9. The Other Side of the Underneath (Region 2) The British Film Institute has, in the past year, taken to engineering the re-release and resurrection of the films of Jane Arden (who sometimes co-directed her films with filmmaker Jack Bond). Whereas I am not the biggest fan of their Anti-Clock (despite the BFI’s DVD of that being up to this same standard), The Other Side of the Underneath is a truly fascinating film, and an extremely disturbing one as well. You cannot shake this film off very easily. It lingers with you, almost as if you yourself had the mental collapse the movie depicts.

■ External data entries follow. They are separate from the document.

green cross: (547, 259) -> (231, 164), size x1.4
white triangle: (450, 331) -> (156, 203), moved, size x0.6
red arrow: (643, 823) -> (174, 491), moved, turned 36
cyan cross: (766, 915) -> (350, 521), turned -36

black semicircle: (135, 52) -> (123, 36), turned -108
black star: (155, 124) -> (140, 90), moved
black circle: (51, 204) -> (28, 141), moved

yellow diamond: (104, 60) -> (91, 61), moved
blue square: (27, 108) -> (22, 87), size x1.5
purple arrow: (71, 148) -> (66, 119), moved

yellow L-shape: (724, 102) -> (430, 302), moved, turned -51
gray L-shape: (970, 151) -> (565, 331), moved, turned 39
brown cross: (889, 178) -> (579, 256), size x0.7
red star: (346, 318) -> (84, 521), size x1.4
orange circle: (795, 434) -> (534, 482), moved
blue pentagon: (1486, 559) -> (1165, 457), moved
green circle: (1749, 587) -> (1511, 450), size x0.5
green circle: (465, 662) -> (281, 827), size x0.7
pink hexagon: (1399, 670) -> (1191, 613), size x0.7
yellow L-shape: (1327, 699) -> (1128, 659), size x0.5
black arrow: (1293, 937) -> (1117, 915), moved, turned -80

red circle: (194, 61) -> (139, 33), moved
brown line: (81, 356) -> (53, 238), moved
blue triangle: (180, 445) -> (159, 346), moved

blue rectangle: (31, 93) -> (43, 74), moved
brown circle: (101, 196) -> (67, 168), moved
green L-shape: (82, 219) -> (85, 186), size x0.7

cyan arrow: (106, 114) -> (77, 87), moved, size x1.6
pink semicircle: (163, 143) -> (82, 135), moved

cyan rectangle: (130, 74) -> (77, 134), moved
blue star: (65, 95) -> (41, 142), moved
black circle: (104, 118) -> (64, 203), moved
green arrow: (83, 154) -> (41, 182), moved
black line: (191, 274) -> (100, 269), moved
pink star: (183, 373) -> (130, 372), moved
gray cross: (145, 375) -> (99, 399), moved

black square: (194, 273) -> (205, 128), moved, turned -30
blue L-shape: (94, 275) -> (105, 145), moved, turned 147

10. Comrades (Region 2) Here is yet another great BFI DVD release. It’s been a great year for them, what can I say? Bill Douglas’ bold, rugged and beautiful epic about the exile of the Tulpuddle Martyrs to the Australian Outback in the 1830’s. This is one of the hard-to-describe films. It is three hours in length, it is toweringly ambitious and yet it also seems very little known and discussed. I will say that a special badge of valor is awarded to BFI this year for resurrecting films like this and many others.
BONUS DVD:
11. The Curious Case of Benjamin Button: The Criterion Collection (Region 1) I am by no means an admirer of the film and, in fact, have a great many problems with it. Criterion’s two-disc DVD set of the film, however, is perhaps one of the best video releases I can think of which offers a comprehensive look at the making of a given film. The making-of featurettes and behind-the-scenes material, the interviews with all those involved, accounts of the epic history of the project (its evolution throughout a more than twenty-year timespan, throughout which time it was in turn-around) is alone worth the price of purchasing this.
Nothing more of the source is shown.